[Information given Boundary: Start]

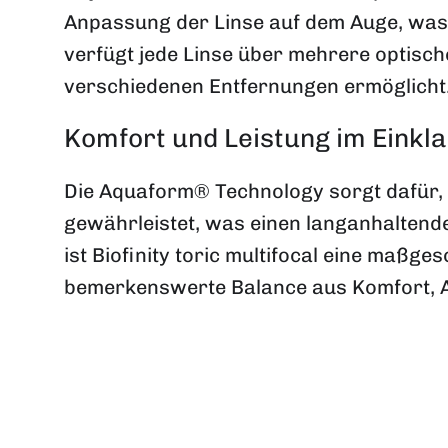
Anpassung der Linse auf dem Auge, was 
verfügt jede Linse über mehrere optische
verschiedenen Entfernungen ermöglicht
Komfort und Leistung im Einkl
Die Aquaform® Technology sorgt dafür, d
gewährleistet, was einen langanhaltend
ist Biofinity toric multifocal eine maßg
bemerkenswerte Balance aus Komfort, Atm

[Information given Boundary: End]

## [Requirement]
Return, without any change, the lines from the one holding "Die Aquaform® Technology sorgt dafür, d" through the end of the listing, and only those.

## [Solution to the problem]
Die Aquaform® Technology sorgt dafür, d
gewährleistet, was einen langanhaltend
ist Biofinity toric multifocal eine maßg
bemerkenswerte Balance aus Komfort, Atm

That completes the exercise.